At today's Hot Chips Symposium, Mark Papermaster, Senior Vice President and CTO, AMD, talks about the upcoming "Steamroller" Microarchitecture
We are getting our first look at the "Steamroller”, which is the core for the "Kaveri" APU, among others. AMD is expecting to see a 15 percent improvement in performance per watt over the "Piledriver" core. The improvements are seen through design-level improvements rather than process-level improvements.
The design-level improvements are driven by the microarchitecture's design to feed the cores faster, improve single-core execution and a push on performance per watt.
To "Feed the Cores Faster", AMD has increased the instruction cache size, enhanced instruction prefetch, and has a more efficient dispatch.

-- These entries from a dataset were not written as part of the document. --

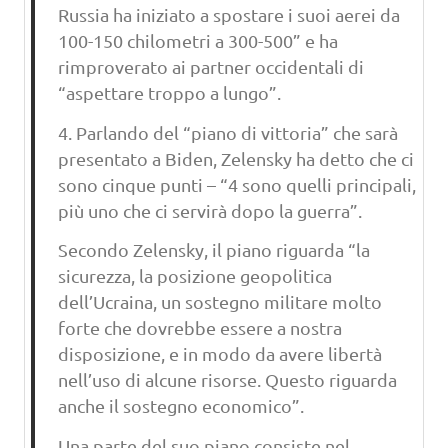
Russia ha iniziato a spostare i suoi aerei da
100-150 chilometri a 300-500” e ha
rimproverato ai partner occidentali di
“aspettare troppo a lungo”.
4. Parlando del “piano di vittoria” che sarà
presentato a Biden, Zelensky ha detto che ci
sono cinque punti – “4 sono quelli principali,
più uno che ci servirà dopo la guerra”.
Secondo Zelensky, il piano riguarda “la
sicurezza, la posizione geopolitica
dell’Ucraina, un sostegno militare molto
forte che dovrebbe essere a nostra
disposizione, e in modo da avere libertà
nell’uso di alcune risorse. Questo riguarda
anche il sostegno economico”.
Una parte del suo piano consiste nel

In addition, Steamroller has a dedicated decode for each integer pipe. These design improvements have resulted in a 30 percent reduction in i-cache misses, an increase of 25 percent on max-width dispatcher per thread and a 20 percent reduction in mispredicted branches, which results in a 30 percent increase in overall ops delivered per cycle.
Steamroller improves single-core execution by tuning up the integer execution bandwidth and decrease average load latency. The integer execution bandwidth is tuned up with the improvement seen with "Feed the Cores Faster", along with more register resources (same latency) and intelligent scheduling. Average load latency is decreased by not just minimizing latency but with faster handling of data cache misses and accelerated store-to-load forwarding. These design improvements have resulted in a 5 to 10 percent increase in scheduling efficiency, along with major improvements in store handling.

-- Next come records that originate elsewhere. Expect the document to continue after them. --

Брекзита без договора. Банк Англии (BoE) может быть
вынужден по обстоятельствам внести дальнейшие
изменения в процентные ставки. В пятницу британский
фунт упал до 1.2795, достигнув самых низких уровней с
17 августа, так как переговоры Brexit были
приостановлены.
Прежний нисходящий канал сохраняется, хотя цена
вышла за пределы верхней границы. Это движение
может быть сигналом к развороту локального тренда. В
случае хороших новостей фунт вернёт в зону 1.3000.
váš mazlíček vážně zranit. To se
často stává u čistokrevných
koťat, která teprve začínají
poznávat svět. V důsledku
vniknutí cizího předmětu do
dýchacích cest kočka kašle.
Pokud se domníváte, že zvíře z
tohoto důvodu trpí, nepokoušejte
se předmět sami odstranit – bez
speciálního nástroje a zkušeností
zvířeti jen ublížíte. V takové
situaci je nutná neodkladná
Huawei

As with any design improvement, companies are trying to get more performance out the process with equal or less power requirements. We are seeing this not only with processors but with graphics cards as well. AMD improves Steamroller's performance per watt with its power optimization, floating point rebalance and dynamic resizing of L2 cache. The dynamic resizing of L2 cache has allowed the shared L2 cache to work in an adaptive mode based on workload. The floating point rebalance allows it to streamline execution hardware and adjust to application trends, which add to the efficiency of the design. In addition, its power optimization offers lower average dynamic power and is optimized for loop behaviors.
Look for more details from AMD during Hot Chips Symposium on its Surround Computing and High Density (Thin) Libraries.